##### Task input #####
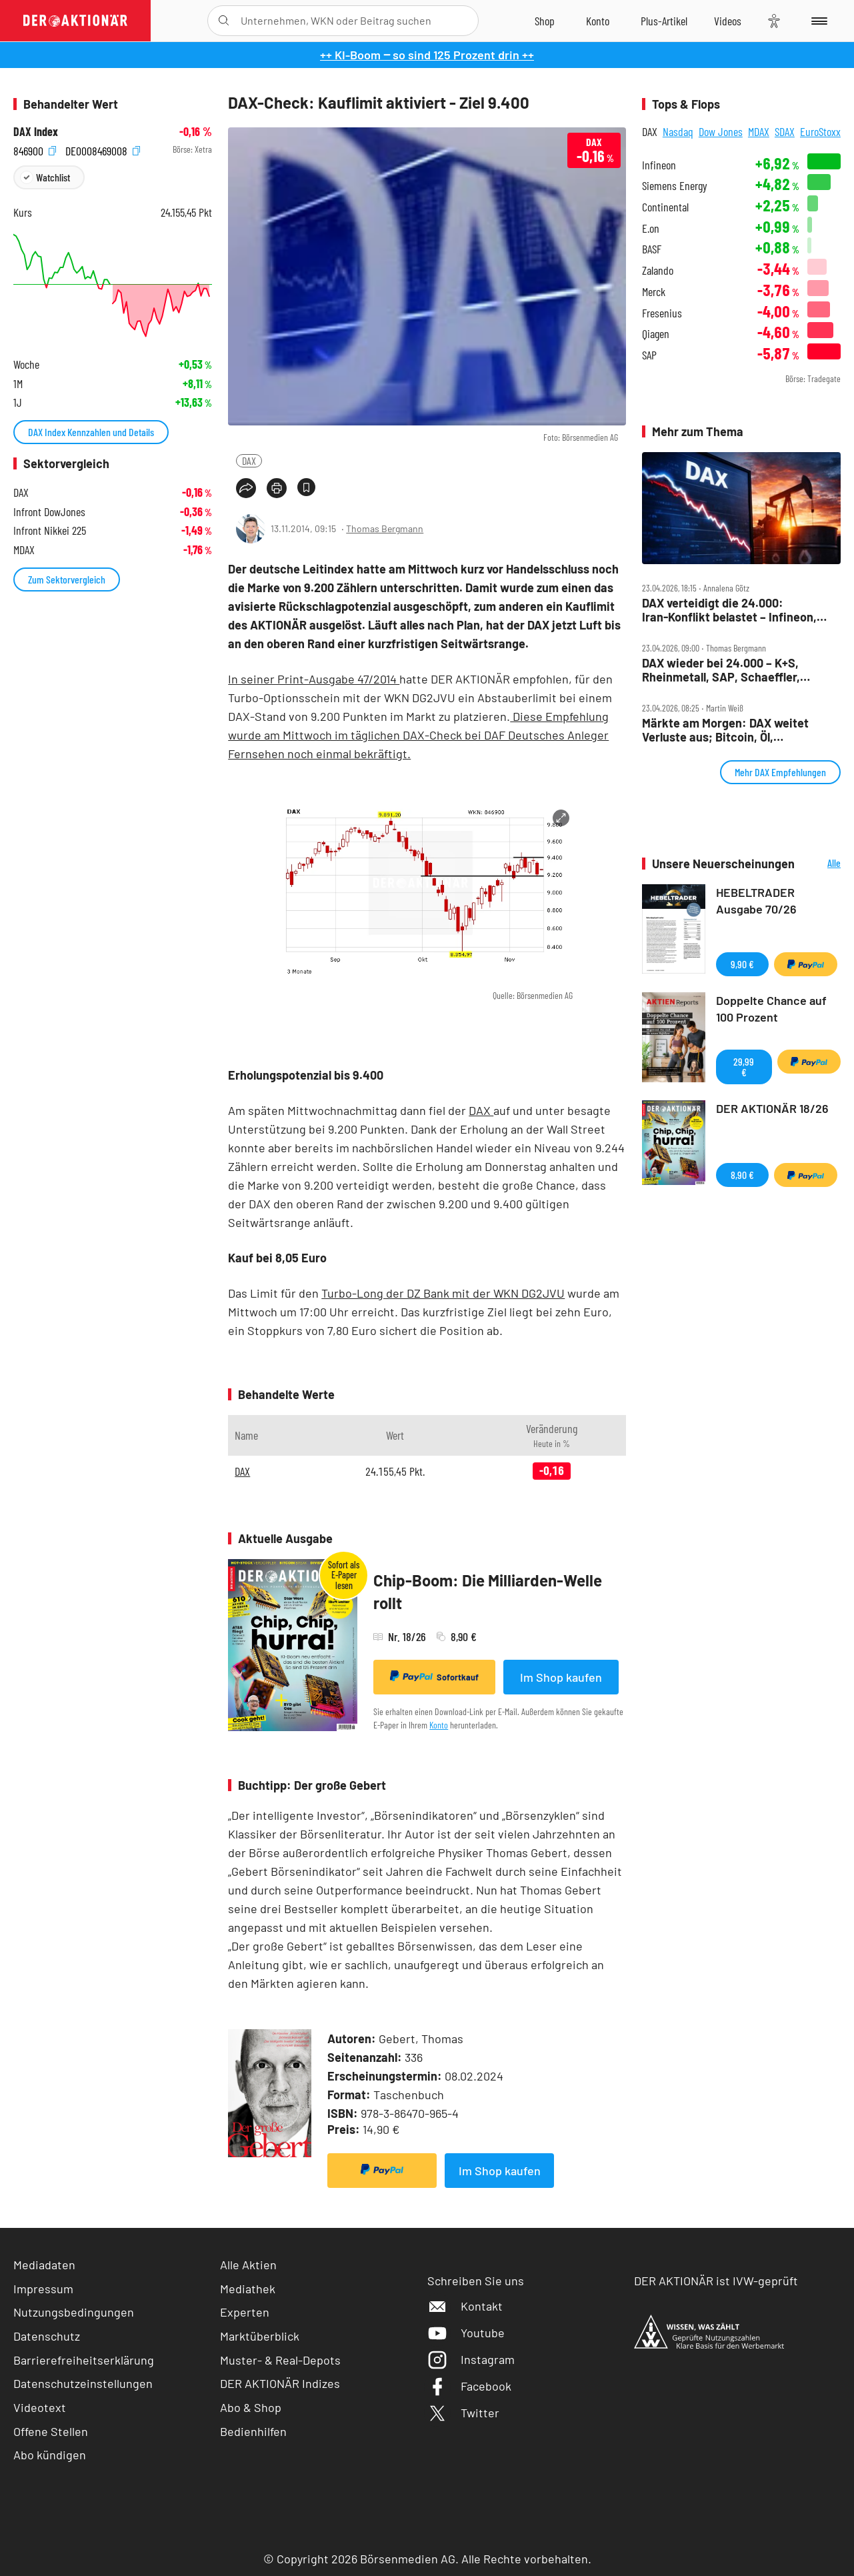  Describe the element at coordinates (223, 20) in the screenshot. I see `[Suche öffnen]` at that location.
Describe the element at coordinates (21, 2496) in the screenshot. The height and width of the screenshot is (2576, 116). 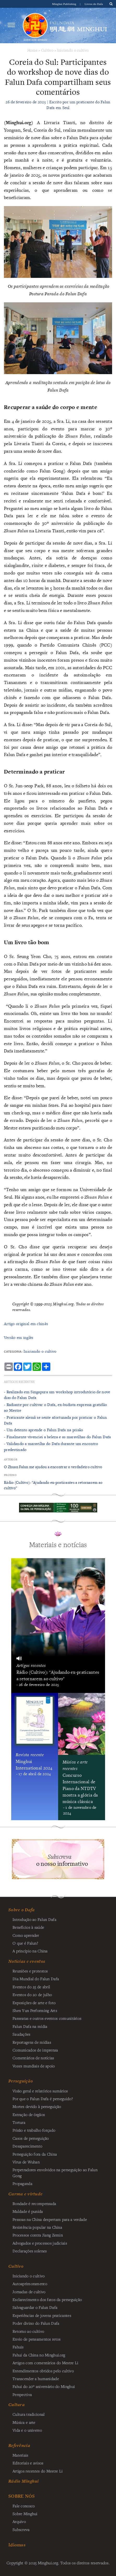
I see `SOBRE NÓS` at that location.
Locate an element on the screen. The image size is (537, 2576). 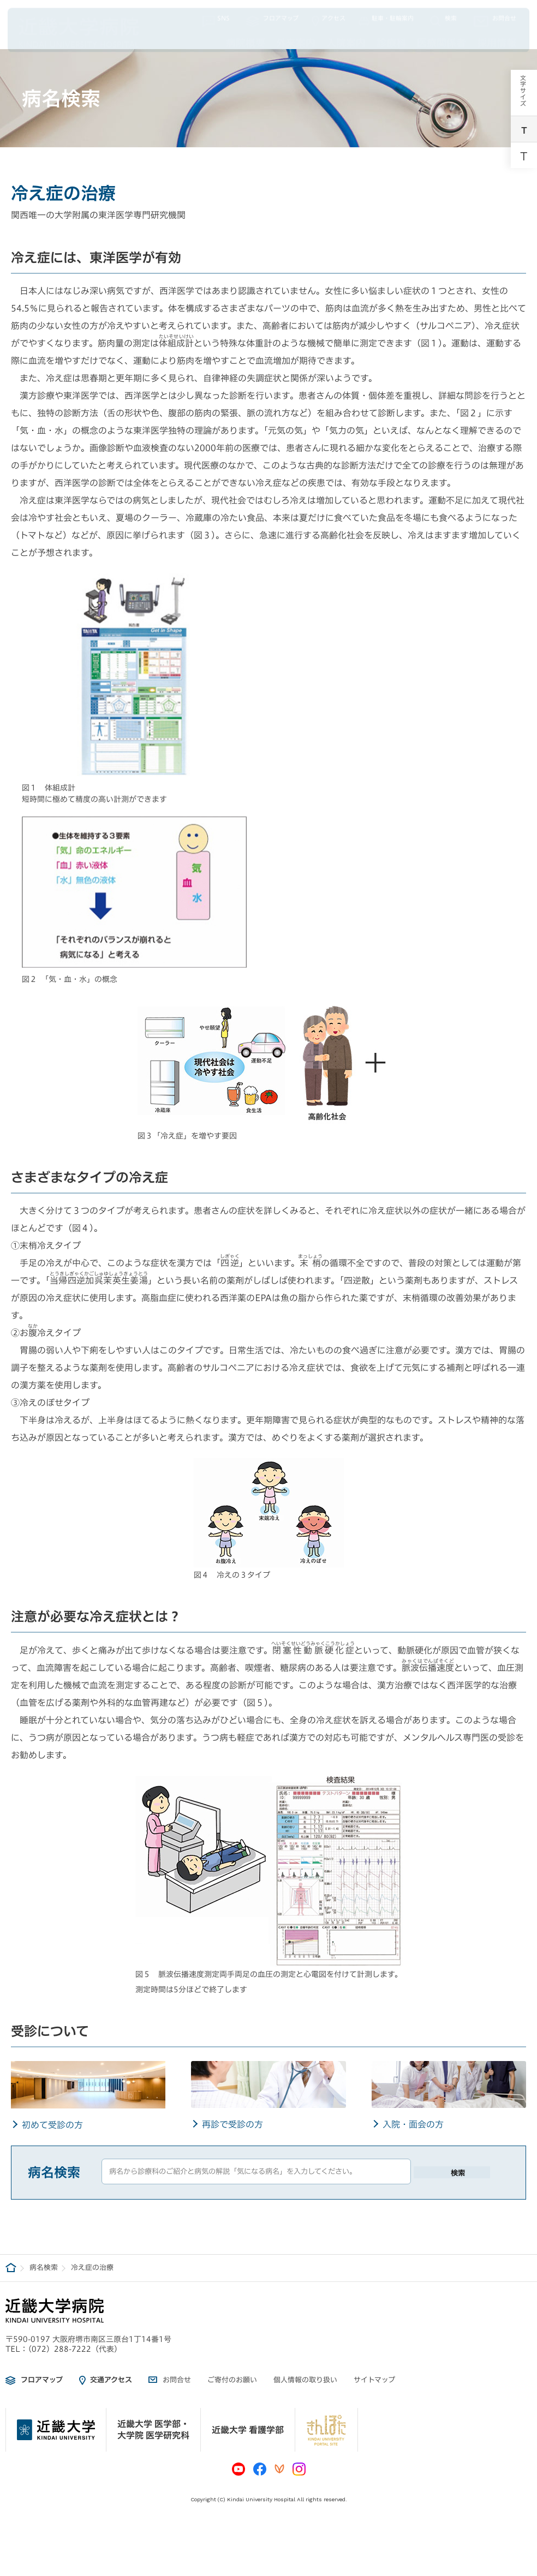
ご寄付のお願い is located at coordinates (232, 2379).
#####
##### Task input #####
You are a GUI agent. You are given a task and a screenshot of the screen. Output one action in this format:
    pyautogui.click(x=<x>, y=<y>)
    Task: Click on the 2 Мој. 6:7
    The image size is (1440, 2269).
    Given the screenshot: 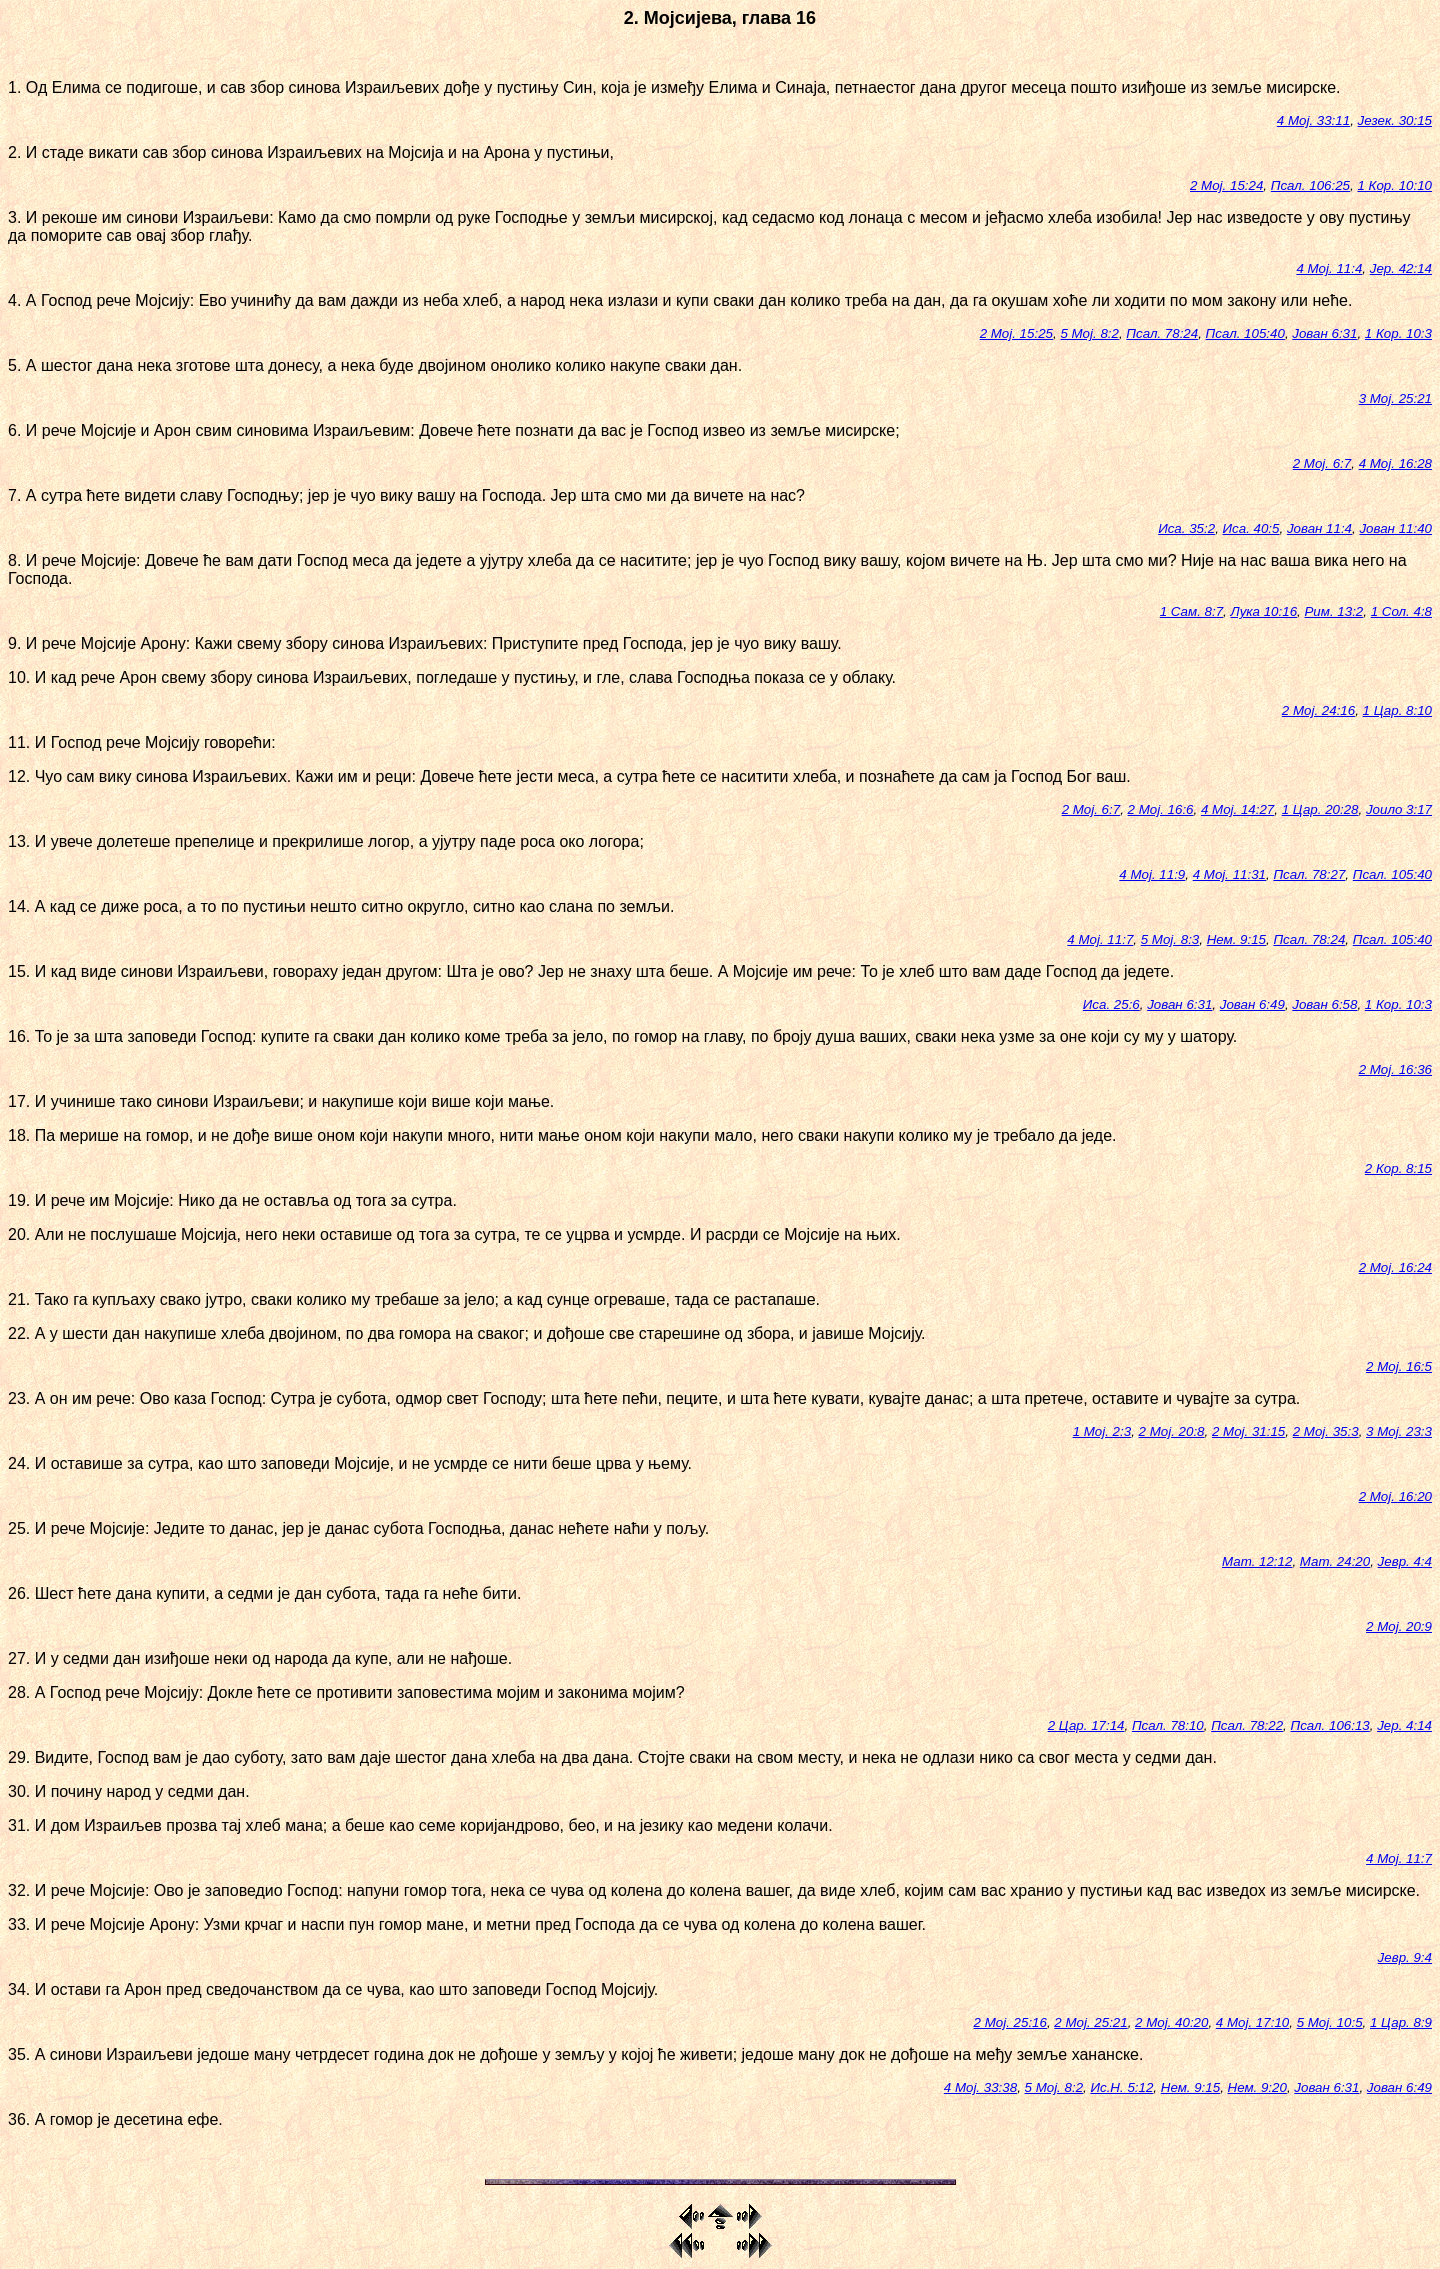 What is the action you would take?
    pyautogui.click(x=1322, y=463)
#####
**Exercise description:** Go back to the listing above. Copy word for word the lines from the one with "You are a GUI" through the one with "The image size is (1440, 2269).", and nothing more.

**Output of the task:**
You are a GUI agent. You are given a task and a screenshot of the screen. Output one action in this format:
    pyautogui.click(x=<x>, y=<y>)
    Task: Click on the 2 Мој. 6:7
    The image size is (1440, 2269).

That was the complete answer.